Write the full listing out again, keeping every line exactly as it is.

____ Data shown

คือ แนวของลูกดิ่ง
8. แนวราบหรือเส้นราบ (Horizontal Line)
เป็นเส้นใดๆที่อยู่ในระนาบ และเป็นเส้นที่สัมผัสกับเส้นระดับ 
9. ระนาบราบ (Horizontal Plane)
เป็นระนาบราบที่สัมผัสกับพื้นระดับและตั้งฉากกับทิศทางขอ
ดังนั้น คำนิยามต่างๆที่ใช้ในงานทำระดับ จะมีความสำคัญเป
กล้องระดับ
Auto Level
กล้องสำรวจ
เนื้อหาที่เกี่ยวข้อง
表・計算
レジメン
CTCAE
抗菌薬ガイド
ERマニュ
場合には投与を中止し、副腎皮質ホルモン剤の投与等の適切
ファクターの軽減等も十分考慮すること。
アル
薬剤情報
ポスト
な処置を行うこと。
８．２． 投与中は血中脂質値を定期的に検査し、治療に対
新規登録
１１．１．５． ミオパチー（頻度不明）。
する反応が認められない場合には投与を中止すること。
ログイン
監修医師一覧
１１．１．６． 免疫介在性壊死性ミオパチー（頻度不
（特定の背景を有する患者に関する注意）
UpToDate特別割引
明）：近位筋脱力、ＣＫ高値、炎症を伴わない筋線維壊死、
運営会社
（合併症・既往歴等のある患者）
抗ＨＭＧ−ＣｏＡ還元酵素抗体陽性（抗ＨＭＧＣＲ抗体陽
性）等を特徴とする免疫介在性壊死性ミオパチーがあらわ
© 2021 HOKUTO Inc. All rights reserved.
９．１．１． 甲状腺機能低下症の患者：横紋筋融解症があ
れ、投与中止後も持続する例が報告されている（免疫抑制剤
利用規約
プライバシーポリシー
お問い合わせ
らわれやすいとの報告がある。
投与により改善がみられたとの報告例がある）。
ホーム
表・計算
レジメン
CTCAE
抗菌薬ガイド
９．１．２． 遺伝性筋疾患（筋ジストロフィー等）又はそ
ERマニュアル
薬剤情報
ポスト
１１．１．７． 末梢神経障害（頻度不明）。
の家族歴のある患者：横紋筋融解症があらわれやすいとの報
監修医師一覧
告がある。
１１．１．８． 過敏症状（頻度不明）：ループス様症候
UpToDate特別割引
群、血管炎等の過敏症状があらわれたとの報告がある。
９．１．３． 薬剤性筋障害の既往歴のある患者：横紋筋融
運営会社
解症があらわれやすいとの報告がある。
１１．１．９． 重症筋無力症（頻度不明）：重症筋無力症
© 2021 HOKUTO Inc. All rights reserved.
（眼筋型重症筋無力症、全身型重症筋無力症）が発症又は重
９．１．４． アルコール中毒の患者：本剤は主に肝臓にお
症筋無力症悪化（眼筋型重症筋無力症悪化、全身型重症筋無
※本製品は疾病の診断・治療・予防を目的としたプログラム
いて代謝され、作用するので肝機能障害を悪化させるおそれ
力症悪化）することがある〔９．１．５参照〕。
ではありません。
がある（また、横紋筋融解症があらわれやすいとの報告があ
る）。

________

■ Written response:
คือ แนวของลูกดิ่ง
8. แนวราบหรือเส้นราบ (Horizontal Line)
เป็นเส้นใดๆที่อยู่ในระนาบ และเป็นเส้นที่สัมผัสกับเส้นระดับ 
9. ระนาบราบ (Horizontal Plane)
เป็นระนาบราบที่สัมผัสกับพื้นระดับและตั้งฉากกับทิศทางขอ
ดังนั้น คำนิยามต่างๆที่ใช้ในงานทำระดับ จะมีความสำคัญเป
กล้องระดับ
Auto Level
กล้องสำรวจ
เนื้อหาที่เกี่ยวข้อง
表・計算
レジメン
CTCAE
抗菌薬ガイド
ERマニュ
場合には投与を中止し、副腎皮質ホルモン剤の投与等の適切
ファクターの軽減等も十分考慮すること。
アル
薬剤情報
ポスト
な処置を行うこと。
８．２． 投与中は血中脂質値を定期的に検査し、治療に対
新規登録
１１．１．５． ミオパチー（頻度不明）。
する反応が認められない場合には投与を中止すること。
ログイン
監修医師一覧
１１．１．６． 免疫介在性壊死性ミオパチー（頻度不
（特定の背景を有する患者に関する注意）
UpToDate特別割引
明）：近位筋脱力、ＣＫ高値、炎症を伴わない筋線維壊死、
運営会社
（合併症・既往歴等のある患者）
抗ＨＭＧ−ＣｏＡ還元酵素抗体陽性（抗ＨＭＧＣＲ抗体陽
性）等を特徴とする免疫介在性壊死性ミオパチーがあらわ
© 2021 HOKUTO Inc. All rights reserved.
９．１．１． 甲状腺機能低下症の患者：横紋筋融解症があ
れ、投与中止後も持続する例が報告されている（免疫抑制剤
利用規約
プライバシーポリシー
お問い合わせ
らわれやすいとの報告がある。
投与により改善がみられたとの報告例がある）。
ホーム
表・計算
レジメン
CTCAE
抗菌薬ガイド
９．１．２． 遺伝性筋疾患（筋ジストロフィー等）又はそ
ERマニュアル
薬剤情報
ポスト
１１．１．７． 末梢神経障害（頻度不明）。
の家族歴のある患者：横紋筋融解症があらわれやすいとの報
監修医師一覧
告がある。
１１．１．８． 過敏症状（頻度不明）：ループス様症候
UpToDate特別割引
群、血管炎等の過敏症状があらわれたとの報告がある。
９．１．３． 薬剤性筋障害の既往歴のある患者：横紋筋融
運営会社
解症があらわれやすいとの報告がある。
１１．１．９． 重症筋無力症（頻度不明）：重症筋無力症
© 2021 HOKUTO Inc. All rights reserved.
（眼筋型重症筋無力症、全身型重症筋無力症）が発症又は重
９．１．４． アルコール中毒の患者：本剤は主に肝臓にお
症筋無力症悪化（眼筋型重症筋無力症悪化、全身型重症筋無
※本製品は疾病の診断・治療・予防を目的としたプログラム
いて代謝され、作用するので肝機能障害を悪化させるおそれ
力症悪化）することがある〔９．１．５参照〕。
ではありません。
がある（また、横紋筋融解症があらわれやすいとの報告があ
る）。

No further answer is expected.